History passed me by. It’s waters I haven’t felt for a very long time.

And today our young people leap into the current to protect us from a repeat performance of that September 11 of so long ago. They sacrifice the chance to be with their families and see their kids born or grow up – they are injured and maimed and killed on our behalf; to protect our way of life. To give you and yours a fighting chance to grow up in a country where freedom and opportunity comes before everything.

And the best we have to offer to their future and the future of their children is massive inflation, unemployment, and a government, which, like a malignant tumor is growing into every facet of day-to-day life? We would give them this?

But this year is different. September 12 this year marks the beginning of a political movement to take the country back. I call it the beginning, because this morning I felt the tug of history – faint, but there. It was the same feeling I had watching Reagan say "Mr. Gorbachev, tear down this Wall," on a TV in the dining hall at RAF Greenham Common. We can all still make a difference. We can do it for all the Cleos who are out there – our sons and daughters, brothers and sisters, mothers and fathers, who despite what the administration says, are still fighting a war on terrorism.

And who want to come home – to the shining city on the hill.

Reagan said what follows, at the end of the "city on the hill" speech; and if we want it to be, it can be still true today. But we must truly want it, and work for it, and believe. We must care enough and fight enough and not set aside our responsibilities to our younger generations:

“We are not a sick society.
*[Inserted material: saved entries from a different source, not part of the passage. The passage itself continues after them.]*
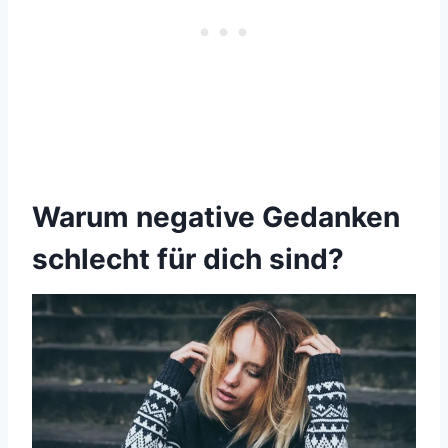
Warum negative Gedanken
schlecht für dich sind?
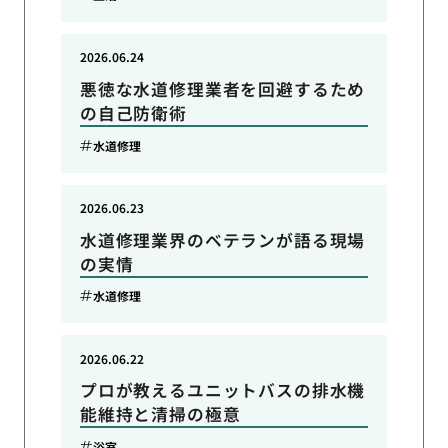
2026.06.24
悪徳な水道修理業者を回避するため
の自己防衛術
水道修理
2026.06.23
水道修理業界のベテランが語る現場
の実情
水道修理
2026.06.22
プロが教えるユニットバスの排水機
能維持と清掃の極意
浴室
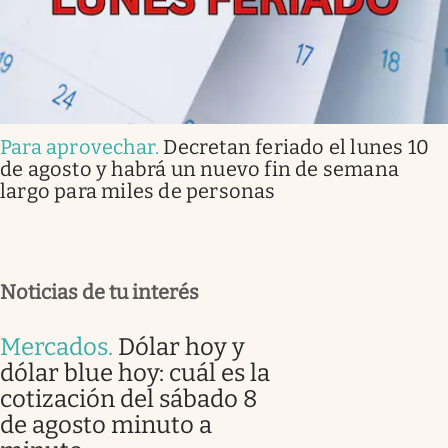
Para aprovechar
.
Decretan feriado el lunes 10
de agosto y habrá un nuevo fin de semana
largo para miles de personas
Noticias de tu interés
Mercados
.
Dólar hoy y
dólar blue hoy: cuál es la
cotización del sábado 8
de agosto minuto a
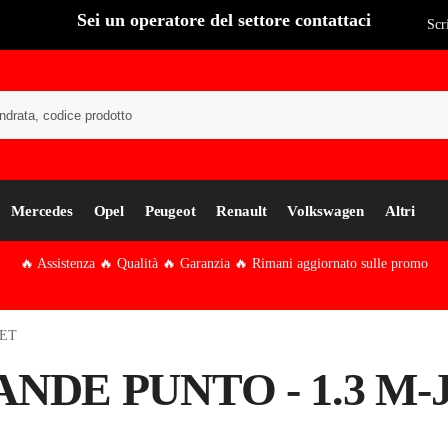
Sei un operatore del settore contattaci
Scr
Cer
Mercedes
Opel
Peugeot
Renault
Volkswagen
Altri
🔥 Assistenza 🔥 Qualità 🔥 Garanzia 🔥 Rimani aggiornato sulle promo
JET
NDE PUNTO - 1.3 M-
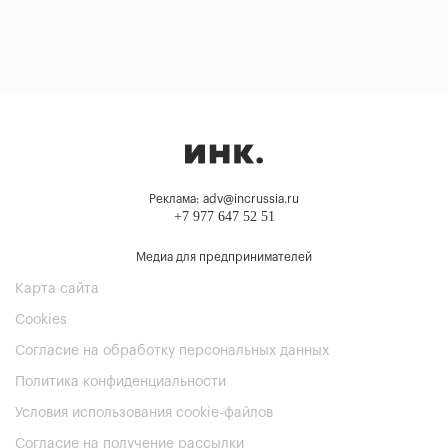
Реклама: adv@incrussia.ru
+7 977 647 52 51
Медиа для предпринимателей
Карта сайта
Cookies
Согласие на обработку персональных данных
Политика конфиденциальности
Условия использования cookie-файлов
Согласие на получение рассылки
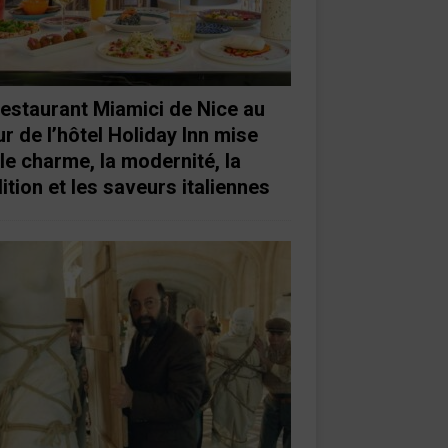
restaurant Miamici de Nice au
r de l’hôtel Holiday Inn mise
 le charme, la modernité, la
ition et les saveurs italiennes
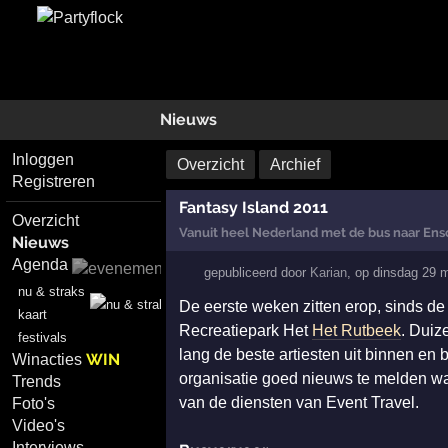
Nieuws
Inloggen
Overzicht
Archief
Registreren
Fantasy Island 2011
Overzicht
Vanuit heel Nederland met de bus naar En
Nieuws
Agenda
gepubliceerd door
Karian
,
op
dinsdag 29 
nu & straks
De eerste weken zitten erop, sinds de
kaart
Recreatiepark Het
Het Rutbeek
. Duiz
festivals
lang de beste artiesten uit binnen en b
WIN
Winacties
organisatie goed nieuws te melden wan
Trends
van de diensten van Event Travel.
Foto's
Video's
Interviews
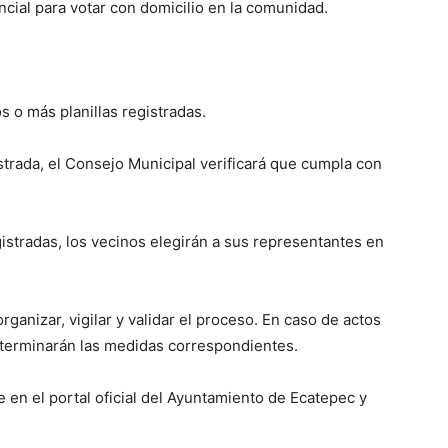
ncial para votar con domicilio en la comunidad.
 o más planillas registradas.
gistrada, el Consejo Municipal verificará que cumpla con
egistradas, los vecinos elegirán a sus representantes en
ganizar, vigilar y validar el proceso. En caso de actos
determinarán las medidas correspondientes.
en el portal oficial del Ayuntamiento de Ecatepec y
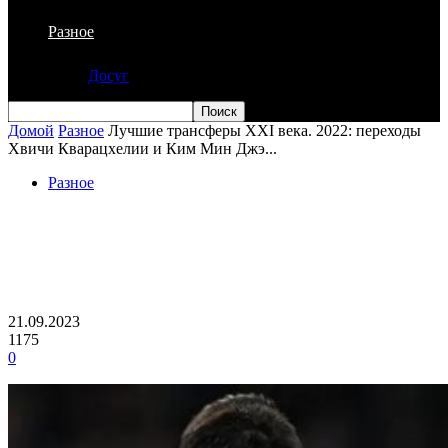
Разное
Досуг
Домой
Разное
Лучшие трансферы XXI века. 2022: переходы
Хвичи Кварацхелии и Ким Мин Джэ...
Разное
Лучшие трансферы XXI века. 2022:
переходы Хвичи Кварацхелии и Ким
Мин Джэ в итальянский «Наполи»
21.09.2023
1175
0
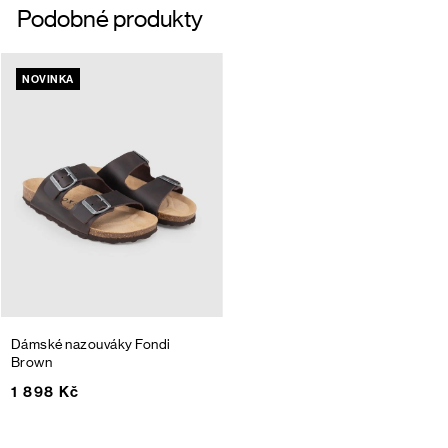
Podobné produkty
NOVINKA
Dámské nazouváky Fondi
Brown
1 898 Kč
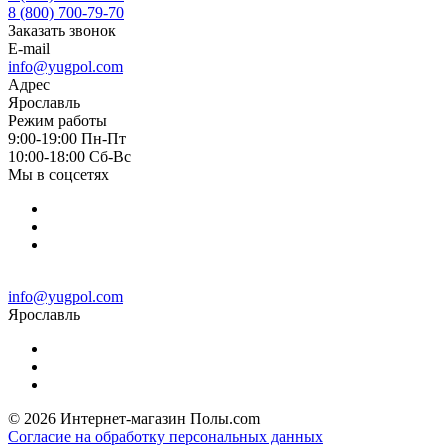
8 (800) 700-79-70
Заказать звонок
E-mail
info@yugpol.com
Адрес
Ярославль
Режим работы
9:00-19:00 Пн-Пт
10:00-18:00 Cб-Вс
Мы в соцсетях
info@yugpol.com
Ярославль
© 2026 Интернет-магазин Полы.com
Согласие на обработку персональных данных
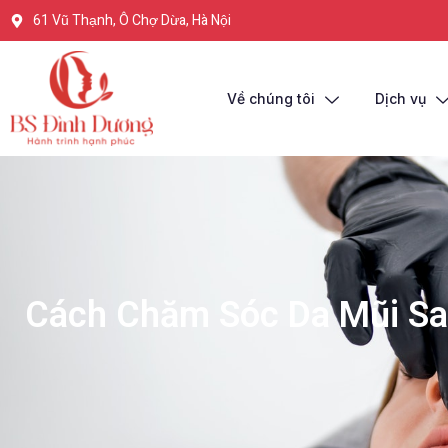
61 Vũ Thạnh, Ô Chợ Dừa, Hà Nội
Về chúng tôi
Dịch vụ
Cách Chăm Sóc Da Mũi Sau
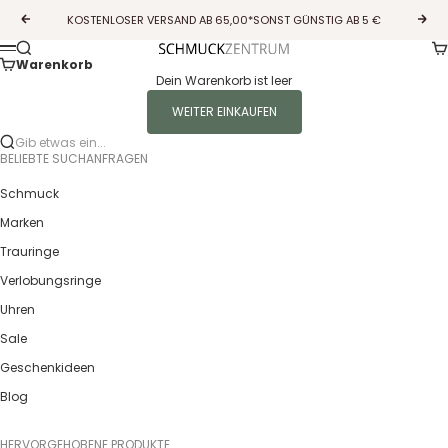
Zum Inhalt springen
KOSTENLOSER VERSAND AB 65,00*SONST GÜNSTIG AB 5 €
Zurück
Vor
Wa
Suche
Guldcenter
Menü
Warenkorb
Dein Warenkorb ist leer
WEITER EINKAUFEN
Gib etwas ein...
BELIEBTE SUCHANFRAGEN
Schmuck
Marken
Trauringe
Verlobungsringe
Uhren
Sale
Geschenkideen
Blog
HERVORGEHOBENE PRODUKTE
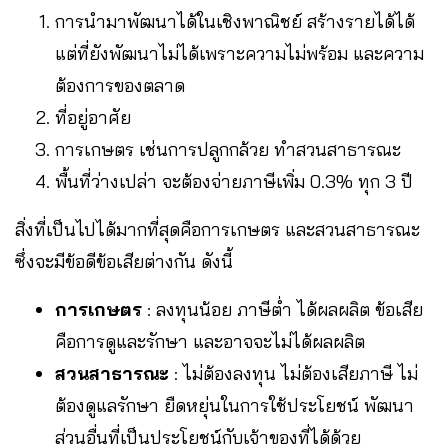
การนำมาพัฒนาได้ในเชิงพาณิชย์ สร้างรายได้ได้
แต่ที่ยังพัฒนาไม่ได้เพราะความไม่พร้อม และความ
ต้องการของตลาด
ที่อยู่อาศัย
การเกษตร เช่นการปลูกกล้วย ทำสวนสาธารณะ
พื้นที่ว่างเปล่า จะต้องจ่ายภาษีเพิ่ม 0.3% ทุก 3 ปี
สิ่งที่เป็นไปได้มากที่สุดคือการเกษตร และสวนสาธารณะ
ซึ่งจะมีข้อดีข้อเสียต่างกัน ดังนี้
การเกษตร
: ลงทุนน้อย ภาษีต่ำ ได้ผลผลิต ข้อเสีย
คือการดูและรักษา และอาจจะไม่ได้ผลผลิต
สวนสาธารณะ
: ไม่ต้องลงทุน ไม่ต้องเสียภาษี ไม่
ต้องดูแลรักษา ยืดหยุ่นในการใช้ประโยชน์ พัฒนา
ส่วนอื่นที่เป็นประโยชน์กับเจ้าของที่ได้ด้วย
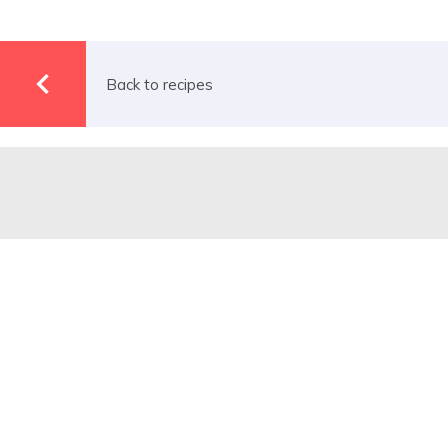
Back to recipes
We are partners of nature and we
are committed every day to ensure
respect for the environment and
guarantee the genuineness of our
products.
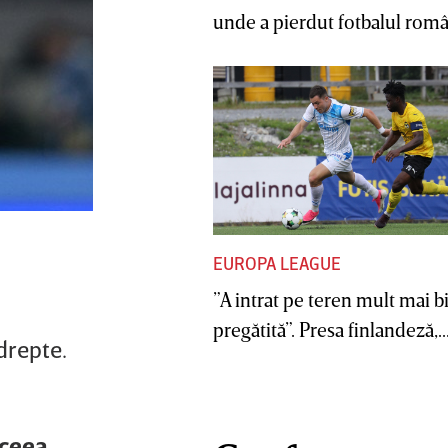
unde a pierdut fotbalul român
EUROPA LEAGUE
”A intrat pe teren mult mai b
pregătită”. Presa finlandeză,..
drepte.
aceea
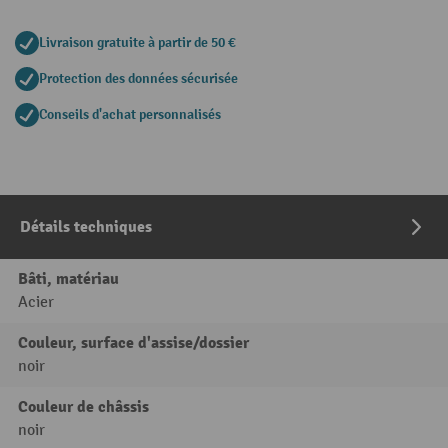
Livraison gratuite à partir de 50 €
Protection des données sécurisée
Conseils d'achat personnalisés
Détails techniques
Bâti, matériau
Acier
Couleur, surface d'assise/dossier
noir
Couleur de châssis
noir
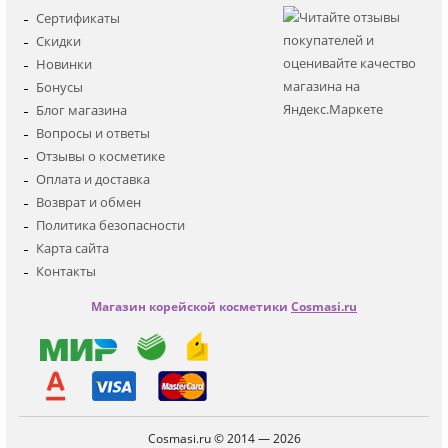
Для лица
Сертификаты
Для глаз
Скидки
Для тела
Новинки
Для волос
Бонусы
Наборы
Блог магазина
Мужская
Вопросы и ответы
Детская
Отзывы о косметике
Аксессуары
Оплата и доставка
Возврат и обмен
Политика безопасности
Карта сайта
Контакты
Магазин корейской косметики
Cosmasi.ru
Cosmasi.ru © 2014 — 2026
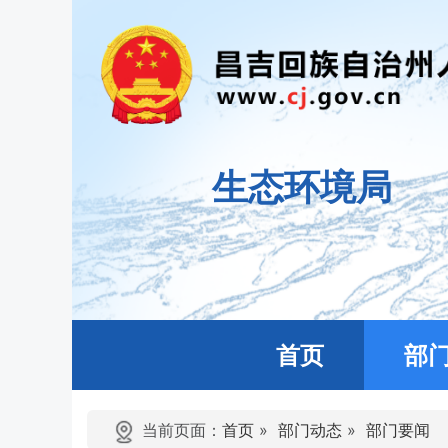
生态环境局
首页
部
当前页面：
首页
»
部门动态
»
部门要闻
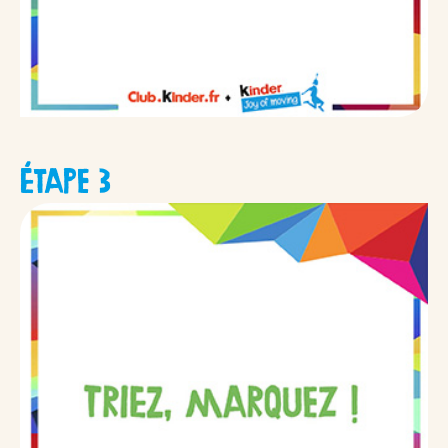
ÉTAPE 3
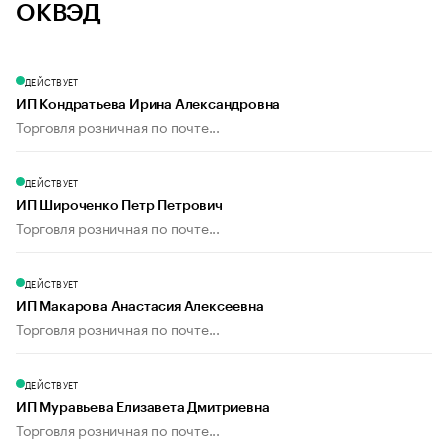
ОКВЭД
ДЕЙСТВУЕТ
ИП Кондратьева Ирина Александровна
Торговля розничная по почте...
ДЕЙСТВУЕТ
ИП Широченко Петр Петрович
Торговля розничная по почте...
ДЕЙСТВУЕТ
ИП Макарова Анастасия Алексеевна
Торговля розничная по почте...
ДЕЙСТВУЕТ
ИП Муравьева Елизавета Дмитриевна
Торговля розничная по почте...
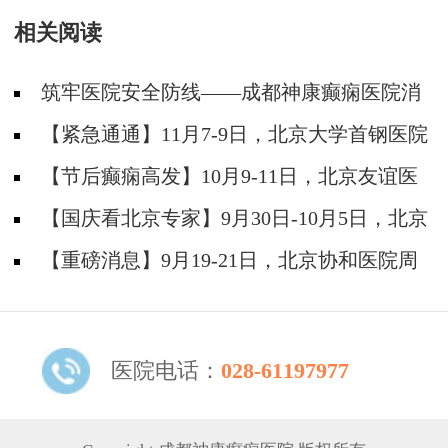
相关阅读
筑牢医院安全防线——成都神康癫痫医院消
防安全培训纪实
【紧急通通】11月7-9日，北京大学首钢医院
神经内科胡颖教授亲临成都会诊，破解癫痫疑难
【节后癫痫高发】10月9-11日，北京友谊医
院陈葵博士免费会诊+治疗援助，破解癫痫难
【国庆看北京专家】9月30日-10月5日，北京
题！
天坛&首钢医院两大专家蓉城亲诊+癫痫大额救
【重磅消息】9月19-21日，北京协和医院周
助，速约！
祥琴教授成都领衔会诊，共筑全年龄段抗癫防
线！
医院电话：
028-61197977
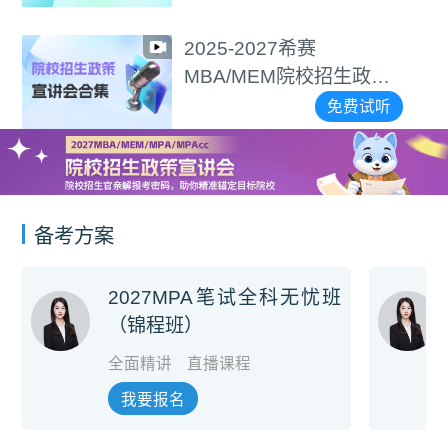
2025-2027希赛
MBA/MEM院校招生政策
宣讲会合集
免费试听
备考方案
2027MPA笔试全科无忧班
（锦程班）
全面精讲
直播课程
我要报名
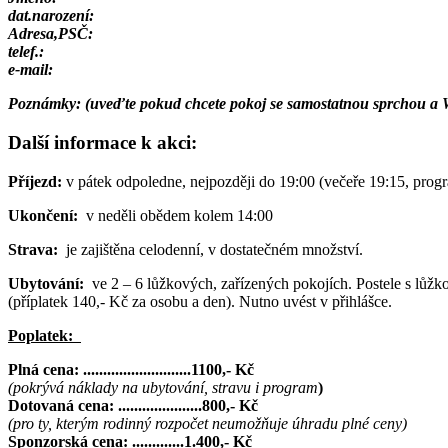
dat.narození:
Adresa,PSČ:
telef.:
e-mail:
Poznámky: (uveďte pokud chcete pokoj se samostatnou sprchou a WC,
Další informace k akci:
Příjezd:
v pátek odpoledne, nejpozději do 19:00 (večeře 19:15, prog
Ukončení:
v neděli obědem kolem 14:00
Strava:
je zajištěna celodenní, v dostatečném množství.
Ubytování:
ve 2 – 6 lůžkových, zařízených pokojích. Postele s lůž
(příplatek 140,- Kč za osobu a den). Nutno uvést v přihlášce.
Poplatek:
Plná cena: ...........................1100
,- Kč
(pokrývá náklady na ubytování, stravu i program
)
Dotovaná cena: .....................800,- Kč
(pro ty, kterým rodinný rozpočet neumožňuje úhradu plné ceny)
Sponzorská cena: .............1.400,- Kč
A sick society could not produce the men that set foot on the moon, or who are now circling the earth above us... A sick society bereft of morality and courage did not produce the men who went through those years of torture and captivity in Vietnam. Where did we find such men? They are typical of this land as the Founding Fathers were typical. We found them in our streets, in the offices, the shops and the working places of our country and on the farms.

“We cannot escape our destiny, nor should we try to do so. The leadership of the free world was thrust upon us two centuries ago in that little hall of Philadelphia. In the days following World War II, when the economic strength and power of America was all that stood between the world and the return to the dark ages, Pope Pius XII said, “The American people have a great genius for splendid and unselfish actions. Into the hands of America, God has placed the destinies of an afflicted mankind.”

“We are indeed, and we are today, the last best hope of man on earth.”